# What the task requires
In the entries below, find every line with the string "Талибана" and copy it.

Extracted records
'''
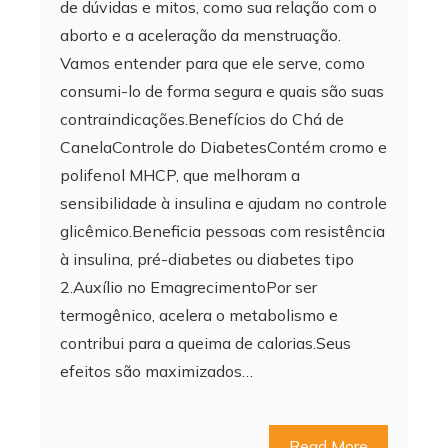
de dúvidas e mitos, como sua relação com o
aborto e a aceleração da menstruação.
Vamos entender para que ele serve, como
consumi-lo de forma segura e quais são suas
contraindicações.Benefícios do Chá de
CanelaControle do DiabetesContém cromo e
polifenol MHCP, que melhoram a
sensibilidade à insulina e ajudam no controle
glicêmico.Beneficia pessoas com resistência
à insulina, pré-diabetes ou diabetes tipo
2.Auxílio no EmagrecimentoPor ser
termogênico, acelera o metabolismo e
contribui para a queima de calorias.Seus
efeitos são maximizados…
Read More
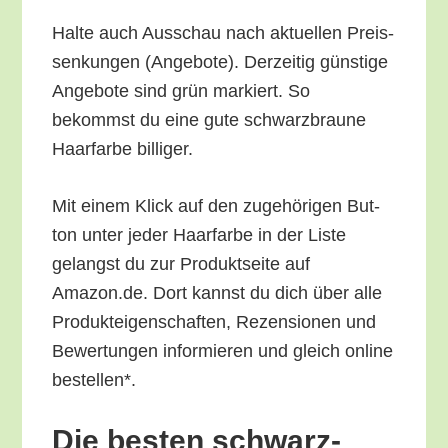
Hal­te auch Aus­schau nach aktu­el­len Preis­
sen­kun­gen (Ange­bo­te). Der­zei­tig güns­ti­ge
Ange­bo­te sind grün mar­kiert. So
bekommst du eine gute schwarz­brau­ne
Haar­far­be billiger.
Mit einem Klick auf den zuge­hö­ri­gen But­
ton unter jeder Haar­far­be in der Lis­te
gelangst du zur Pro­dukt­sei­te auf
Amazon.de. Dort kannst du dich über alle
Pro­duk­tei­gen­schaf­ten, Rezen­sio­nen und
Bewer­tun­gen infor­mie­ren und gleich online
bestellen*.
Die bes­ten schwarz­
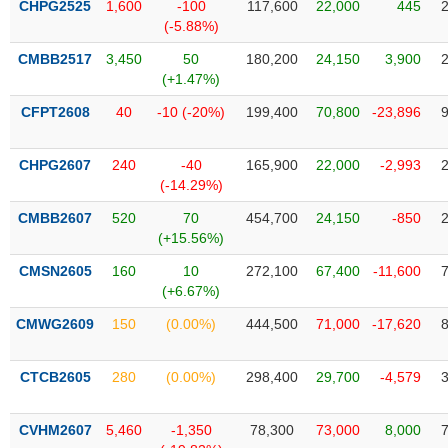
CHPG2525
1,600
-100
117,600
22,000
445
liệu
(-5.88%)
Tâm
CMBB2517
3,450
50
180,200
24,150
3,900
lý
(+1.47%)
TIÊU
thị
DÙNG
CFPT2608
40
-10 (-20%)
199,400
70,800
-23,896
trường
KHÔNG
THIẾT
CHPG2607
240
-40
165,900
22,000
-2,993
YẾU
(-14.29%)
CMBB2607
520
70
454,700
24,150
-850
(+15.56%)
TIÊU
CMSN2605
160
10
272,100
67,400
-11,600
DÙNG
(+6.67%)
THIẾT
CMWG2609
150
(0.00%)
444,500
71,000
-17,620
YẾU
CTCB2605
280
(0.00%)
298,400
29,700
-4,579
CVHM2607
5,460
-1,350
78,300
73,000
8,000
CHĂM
'''
'''
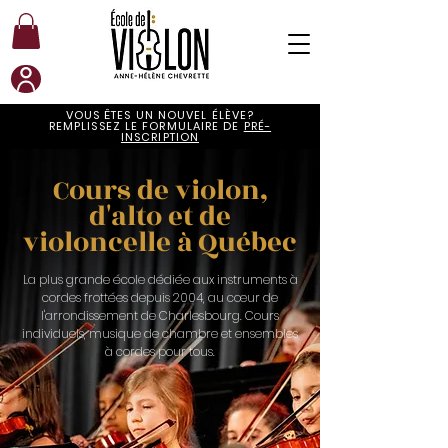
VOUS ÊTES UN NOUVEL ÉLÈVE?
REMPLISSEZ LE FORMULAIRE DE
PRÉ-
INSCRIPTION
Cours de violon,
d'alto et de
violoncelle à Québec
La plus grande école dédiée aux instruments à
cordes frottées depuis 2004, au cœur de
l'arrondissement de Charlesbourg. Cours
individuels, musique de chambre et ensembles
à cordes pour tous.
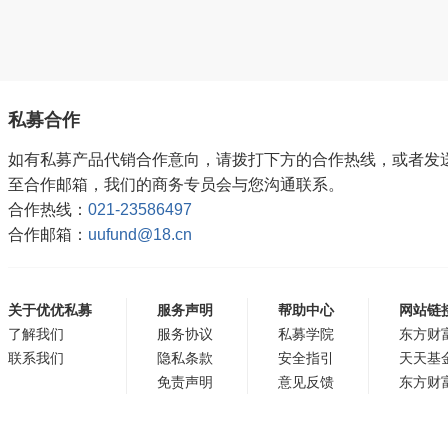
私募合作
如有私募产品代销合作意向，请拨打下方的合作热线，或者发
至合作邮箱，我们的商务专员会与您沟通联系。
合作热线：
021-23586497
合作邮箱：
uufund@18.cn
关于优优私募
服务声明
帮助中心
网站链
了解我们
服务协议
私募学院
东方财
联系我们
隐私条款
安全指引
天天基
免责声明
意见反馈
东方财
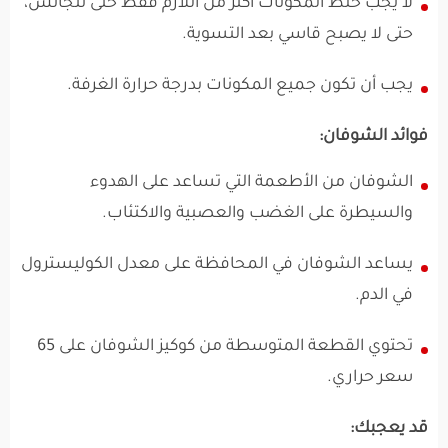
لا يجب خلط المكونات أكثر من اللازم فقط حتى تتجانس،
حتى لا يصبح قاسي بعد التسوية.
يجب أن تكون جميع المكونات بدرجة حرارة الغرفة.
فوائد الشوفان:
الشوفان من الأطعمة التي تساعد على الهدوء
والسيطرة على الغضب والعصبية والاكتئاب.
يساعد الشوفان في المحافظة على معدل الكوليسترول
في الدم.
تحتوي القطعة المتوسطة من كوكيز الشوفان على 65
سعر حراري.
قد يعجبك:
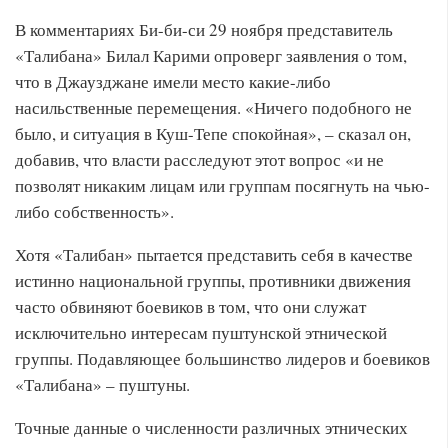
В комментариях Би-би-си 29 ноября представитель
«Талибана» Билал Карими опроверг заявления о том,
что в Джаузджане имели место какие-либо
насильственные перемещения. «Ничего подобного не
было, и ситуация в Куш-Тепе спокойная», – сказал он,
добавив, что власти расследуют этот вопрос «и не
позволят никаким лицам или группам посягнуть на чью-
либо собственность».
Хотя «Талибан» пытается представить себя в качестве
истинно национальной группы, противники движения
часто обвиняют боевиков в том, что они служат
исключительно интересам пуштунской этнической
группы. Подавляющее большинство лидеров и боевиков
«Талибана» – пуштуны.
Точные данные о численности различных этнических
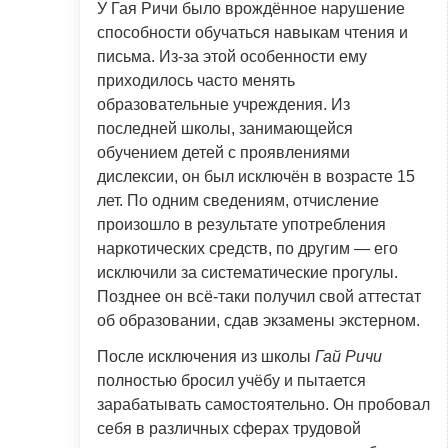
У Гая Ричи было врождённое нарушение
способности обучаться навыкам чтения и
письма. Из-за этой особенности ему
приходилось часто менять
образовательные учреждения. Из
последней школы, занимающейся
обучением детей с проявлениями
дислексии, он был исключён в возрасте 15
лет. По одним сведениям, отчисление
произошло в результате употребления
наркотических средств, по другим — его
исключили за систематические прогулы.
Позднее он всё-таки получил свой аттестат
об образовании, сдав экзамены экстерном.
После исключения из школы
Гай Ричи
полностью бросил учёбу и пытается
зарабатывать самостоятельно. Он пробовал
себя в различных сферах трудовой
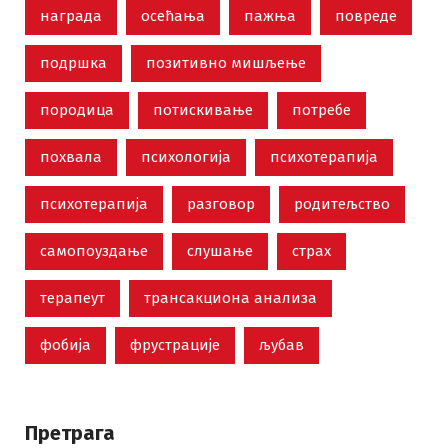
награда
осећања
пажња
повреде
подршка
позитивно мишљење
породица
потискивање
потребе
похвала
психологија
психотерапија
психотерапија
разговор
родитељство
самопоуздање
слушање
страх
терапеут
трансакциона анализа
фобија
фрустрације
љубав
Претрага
'''
'''
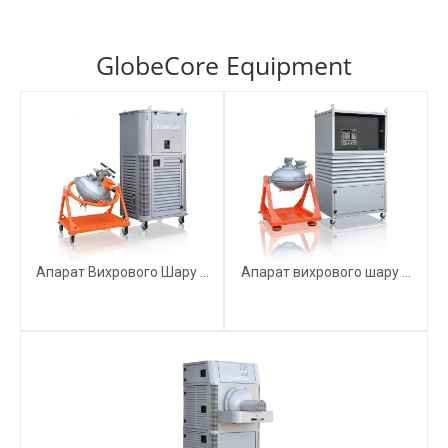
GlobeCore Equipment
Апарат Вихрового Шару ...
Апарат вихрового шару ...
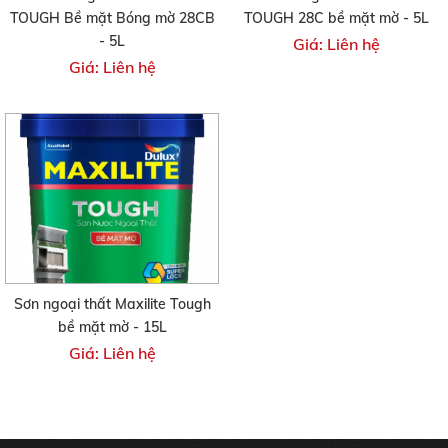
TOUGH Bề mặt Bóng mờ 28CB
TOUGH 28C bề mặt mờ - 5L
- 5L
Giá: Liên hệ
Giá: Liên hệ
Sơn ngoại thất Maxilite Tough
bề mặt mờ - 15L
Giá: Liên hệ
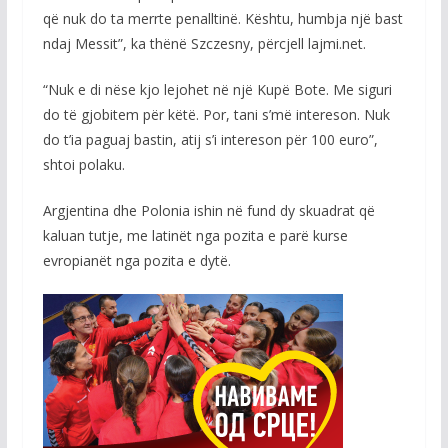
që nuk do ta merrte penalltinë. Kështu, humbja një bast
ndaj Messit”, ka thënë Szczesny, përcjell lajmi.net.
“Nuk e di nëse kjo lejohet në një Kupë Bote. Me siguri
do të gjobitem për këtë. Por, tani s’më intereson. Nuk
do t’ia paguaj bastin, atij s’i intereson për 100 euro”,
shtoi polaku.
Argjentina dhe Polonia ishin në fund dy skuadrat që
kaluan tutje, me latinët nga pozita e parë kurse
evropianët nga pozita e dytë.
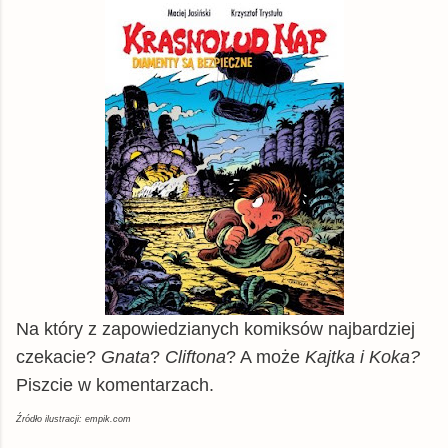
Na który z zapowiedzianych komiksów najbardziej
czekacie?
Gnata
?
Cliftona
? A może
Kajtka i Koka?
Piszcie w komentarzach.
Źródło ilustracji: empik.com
'''
# Reply
«Талибана» Билал Карими опроверг заявления о том,
«Талибана» – пуштуны.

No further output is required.